Document structure recognition data
*-*-*

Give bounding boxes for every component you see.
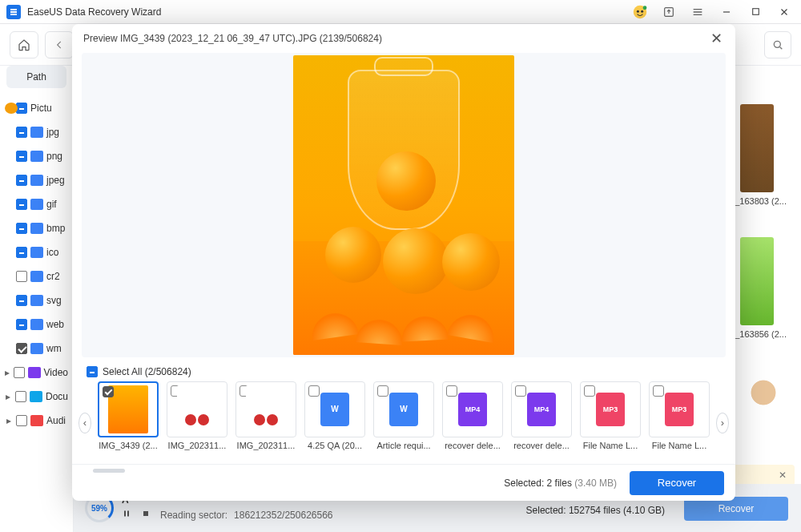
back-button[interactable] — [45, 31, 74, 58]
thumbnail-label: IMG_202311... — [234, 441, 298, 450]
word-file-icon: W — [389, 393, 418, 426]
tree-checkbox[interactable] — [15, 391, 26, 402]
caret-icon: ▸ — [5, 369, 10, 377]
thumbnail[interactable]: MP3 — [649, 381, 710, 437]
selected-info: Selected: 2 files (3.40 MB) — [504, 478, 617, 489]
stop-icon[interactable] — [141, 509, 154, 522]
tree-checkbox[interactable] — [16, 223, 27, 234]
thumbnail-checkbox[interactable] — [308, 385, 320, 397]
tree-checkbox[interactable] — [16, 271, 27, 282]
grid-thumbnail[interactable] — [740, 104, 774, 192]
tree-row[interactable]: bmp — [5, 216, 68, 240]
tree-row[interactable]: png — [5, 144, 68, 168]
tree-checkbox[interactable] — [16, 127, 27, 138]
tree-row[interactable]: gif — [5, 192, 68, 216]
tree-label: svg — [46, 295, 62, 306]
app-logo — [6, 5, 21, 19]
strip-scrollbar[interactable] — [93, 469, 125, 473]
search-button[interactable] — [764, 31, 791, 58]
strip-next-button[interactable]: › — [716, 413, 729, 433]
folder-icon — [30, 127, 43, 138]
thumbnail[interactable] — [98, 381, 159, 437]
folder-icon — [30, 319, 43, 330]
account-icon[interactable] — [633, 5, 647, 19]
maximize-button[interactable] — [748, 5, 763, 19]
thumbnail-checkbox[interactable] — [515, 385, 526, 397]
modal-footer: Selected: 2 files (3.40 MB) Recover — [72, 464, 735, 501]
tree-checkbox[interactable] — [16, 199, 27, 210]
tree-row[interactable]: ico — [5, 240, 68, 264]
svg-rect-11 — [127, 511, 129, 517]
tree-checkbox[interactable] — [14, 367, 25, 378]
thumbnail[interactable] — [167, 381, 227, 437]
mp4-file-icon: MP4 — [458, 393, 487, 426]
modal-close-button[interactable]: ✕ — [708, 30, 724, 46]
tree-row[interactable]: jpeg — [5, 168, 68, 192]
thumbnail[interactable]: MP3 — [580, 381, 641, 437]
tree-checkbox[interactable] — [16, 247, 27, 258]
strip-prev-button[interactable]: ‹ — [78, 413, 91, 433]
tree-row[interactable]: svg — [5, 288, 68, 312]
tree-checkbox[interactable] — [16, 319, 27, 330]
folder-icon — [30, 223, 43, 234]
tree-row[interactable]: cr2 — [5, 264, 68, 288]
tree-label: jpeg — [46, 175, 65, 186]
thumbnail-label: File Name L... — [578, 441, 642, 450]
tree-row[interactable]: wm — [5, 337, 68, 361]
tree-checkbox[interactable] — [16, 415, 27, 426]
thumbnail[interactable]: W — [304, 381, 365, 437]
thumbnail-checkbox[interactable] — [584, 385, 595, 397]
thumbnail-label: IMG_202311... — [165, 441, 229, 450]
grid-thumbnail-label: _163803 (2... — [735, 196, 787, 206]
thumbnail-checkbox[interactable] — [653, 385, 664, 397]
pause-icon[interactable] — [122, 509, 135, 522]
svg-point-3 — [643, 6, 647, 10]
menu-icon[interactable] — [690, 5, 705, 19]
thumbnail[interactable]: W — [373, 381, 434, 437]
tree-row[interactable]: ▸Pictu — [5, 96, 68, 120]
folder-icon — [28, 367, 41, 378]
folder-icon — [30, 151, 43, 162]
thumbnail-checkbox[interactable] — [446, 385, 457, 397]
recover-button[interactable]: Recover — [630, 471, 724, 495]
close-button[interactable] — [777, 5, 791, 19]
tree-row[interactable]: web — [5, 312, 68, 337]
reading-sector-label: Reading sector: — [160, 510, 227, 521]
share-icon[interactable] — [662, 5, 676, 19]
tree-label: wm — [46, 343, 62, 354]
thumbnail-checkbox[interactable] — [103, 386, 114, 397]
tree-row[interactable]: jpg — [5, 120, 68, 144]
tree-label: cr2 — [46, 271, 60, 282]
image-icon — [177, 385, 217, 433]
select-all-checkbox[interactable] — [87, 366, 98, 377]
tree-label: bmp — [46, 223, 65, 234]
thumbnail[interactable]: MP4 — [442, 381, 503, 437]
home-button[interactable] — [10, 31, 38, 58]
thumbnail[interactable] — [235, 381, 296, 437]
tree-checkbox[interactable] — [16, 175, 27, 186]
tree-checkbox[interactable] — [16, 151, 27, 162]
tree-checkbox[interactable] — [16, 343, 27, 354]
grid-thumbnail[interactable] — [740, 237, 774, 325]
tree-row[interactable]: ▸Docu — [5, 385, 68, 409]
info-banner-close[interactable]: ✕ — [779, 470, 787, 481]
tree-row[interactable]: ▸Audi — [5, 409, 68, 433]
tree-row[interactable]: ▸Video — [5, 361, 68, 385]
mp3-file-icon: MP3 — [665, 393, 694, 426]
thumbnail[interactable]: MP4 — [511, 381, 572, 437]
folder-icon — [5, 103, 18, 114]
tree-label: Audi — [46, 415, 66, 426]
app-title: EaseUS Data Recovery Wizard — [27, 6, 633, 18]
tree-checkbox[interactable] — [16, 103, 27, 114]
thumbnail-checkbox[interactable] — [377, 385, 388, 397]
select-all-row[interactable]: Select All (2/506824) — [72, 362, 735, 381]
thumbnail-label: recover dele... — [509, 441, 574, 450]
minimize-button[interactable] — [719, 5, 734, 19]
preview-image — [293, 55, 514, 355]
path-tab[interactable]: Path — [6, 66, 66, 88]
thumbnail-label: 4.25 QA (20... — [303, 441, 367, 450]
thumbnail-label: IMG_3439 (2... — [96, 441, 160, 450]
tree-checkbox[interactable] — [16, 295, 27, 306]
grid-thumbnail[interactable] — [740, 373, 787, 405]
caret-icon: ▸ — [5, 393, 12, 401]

*-*-*

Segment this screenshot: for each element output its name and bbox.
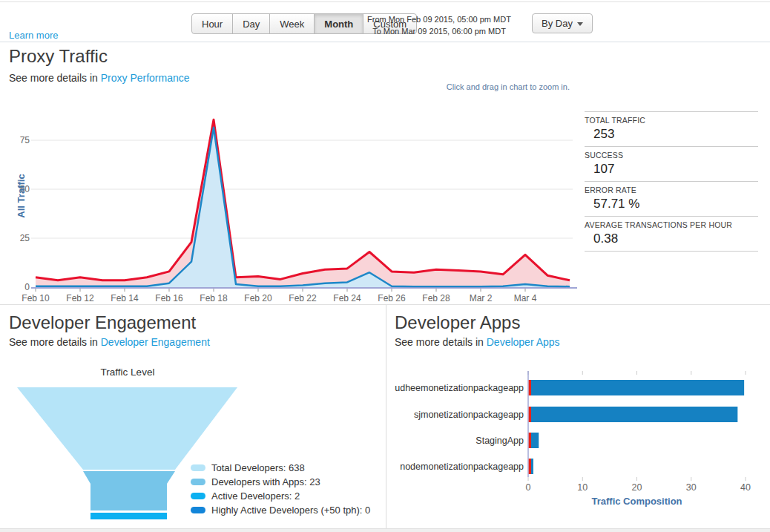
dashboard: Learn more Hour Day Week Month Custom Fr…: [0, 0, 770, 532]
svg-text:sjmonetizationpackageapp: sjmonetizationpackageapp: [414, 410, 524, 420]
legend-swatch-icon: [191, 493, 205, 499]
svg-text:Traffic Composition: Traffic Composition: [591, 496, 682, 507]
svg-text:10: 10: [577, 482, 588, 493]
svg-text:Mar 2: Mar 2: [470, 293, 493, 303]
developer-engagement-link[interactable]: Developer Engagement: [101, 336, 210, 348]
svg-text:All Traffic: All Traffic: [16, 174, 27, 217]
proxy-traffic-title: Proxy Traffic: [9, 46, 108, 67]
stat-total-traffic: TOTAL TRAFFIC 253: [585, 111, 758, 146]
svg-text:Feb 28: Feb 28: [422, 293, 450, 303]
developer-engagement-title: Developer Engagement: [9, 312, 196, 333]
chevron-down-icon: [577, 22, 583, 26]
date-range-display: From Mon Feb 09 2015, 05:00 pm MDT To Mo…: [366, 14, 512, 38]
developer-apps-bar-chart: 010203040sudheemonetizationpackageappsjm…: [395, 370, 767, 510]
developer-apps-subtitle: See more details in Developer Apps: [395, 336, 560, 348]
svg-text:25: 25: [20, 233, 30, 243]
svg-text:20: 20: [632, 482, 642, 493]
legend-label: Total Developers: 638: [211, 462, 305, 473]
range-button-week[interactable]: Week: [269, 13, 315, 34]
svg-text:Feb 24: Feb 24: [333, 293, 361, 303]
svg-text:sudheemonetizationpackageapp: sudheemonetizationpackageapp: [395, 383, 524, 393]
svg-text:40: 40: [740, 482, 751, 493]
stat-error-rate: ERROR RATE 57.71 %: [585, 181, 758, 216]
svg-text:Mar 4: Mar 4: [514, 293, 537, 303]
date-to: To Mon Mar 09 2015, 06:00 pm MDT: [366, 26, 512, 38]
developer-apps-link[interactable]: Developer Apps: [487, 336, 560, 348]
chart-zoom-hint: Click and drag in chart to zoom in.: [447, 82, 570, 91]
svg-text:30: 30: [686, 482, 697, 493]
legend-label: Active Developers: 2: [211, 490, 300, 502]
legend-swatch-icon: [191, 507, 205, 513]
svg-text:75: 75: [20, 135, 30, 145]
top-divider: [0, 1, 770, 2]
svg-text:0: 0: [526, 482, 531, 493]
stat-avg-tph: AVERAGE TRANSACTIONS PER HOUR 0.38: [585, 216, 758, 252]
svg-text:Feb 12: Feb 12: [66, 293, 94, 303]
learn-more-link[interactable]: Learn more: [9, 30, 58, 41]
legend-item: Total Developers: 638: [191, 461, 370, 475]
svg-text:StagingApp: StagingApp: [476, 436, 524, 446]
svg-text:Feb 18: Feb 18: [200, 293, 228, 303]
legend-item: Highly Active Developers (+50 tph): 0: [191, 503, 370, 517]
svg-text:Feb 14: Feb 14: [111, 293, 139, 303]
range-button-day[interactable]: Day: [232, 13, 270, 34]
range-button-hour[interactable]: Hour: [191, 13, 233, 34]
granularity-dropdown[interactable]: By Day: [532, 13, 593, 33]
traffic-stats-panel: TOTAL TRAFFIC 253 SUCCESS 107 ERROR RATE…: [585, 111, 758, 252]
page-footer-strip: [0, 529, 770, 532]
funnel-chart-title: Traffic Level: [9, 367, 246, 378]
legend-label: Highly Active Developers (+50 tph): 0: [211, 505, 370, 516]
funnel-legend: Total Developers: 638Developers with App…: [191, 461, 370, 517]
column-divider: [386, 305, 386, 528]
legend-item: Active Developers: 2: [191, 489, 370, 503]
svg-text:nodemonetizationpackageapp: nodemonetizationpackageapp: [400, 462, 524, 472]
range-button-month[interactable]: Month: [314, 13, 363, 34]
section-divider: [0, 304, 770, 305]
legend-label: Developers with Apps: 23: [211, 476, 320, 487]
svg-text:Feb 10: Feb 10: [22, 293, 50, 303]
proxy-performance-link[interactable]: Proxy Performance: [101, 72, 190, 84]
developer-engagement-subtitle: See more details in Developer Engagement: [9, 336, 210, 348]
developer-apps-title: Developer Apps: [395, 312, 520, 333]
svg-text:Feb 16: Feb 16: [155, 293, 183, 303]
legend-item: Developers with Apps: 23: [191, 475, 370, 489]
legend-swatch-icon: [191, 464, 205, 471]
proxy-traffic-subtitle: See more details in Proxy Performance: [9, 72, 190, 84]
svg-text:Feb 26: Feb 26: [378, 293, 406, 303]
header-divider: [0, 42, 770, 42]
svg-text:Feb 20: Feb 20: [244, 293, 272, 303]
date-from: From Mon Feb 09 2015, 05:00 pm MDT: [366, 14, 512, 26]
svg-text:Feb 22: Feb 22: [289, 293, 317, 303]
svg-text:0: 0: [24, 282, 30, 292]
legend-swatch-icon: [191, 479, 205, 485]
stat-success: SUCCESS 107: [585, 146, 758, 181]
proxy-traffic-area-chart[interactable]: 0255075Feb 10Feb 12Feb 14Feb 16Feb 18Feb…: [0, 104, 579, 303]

*-*-*

* **Work instructions**
Copy out every line in the entries above that holds "date".

* **Answer to the problem**
date-range-display: From Mon Feb 09 2015, 05:00 pm MDT To Mo…: [366, 14, 512, 38]
date-to: To Mon Mar 09 2015, 06:00 pm MDT: [366, 26, 512, 38]
date-from: From Mon Feb 09 2015, 05:00 pm MDT: [366, 14, 512, 26]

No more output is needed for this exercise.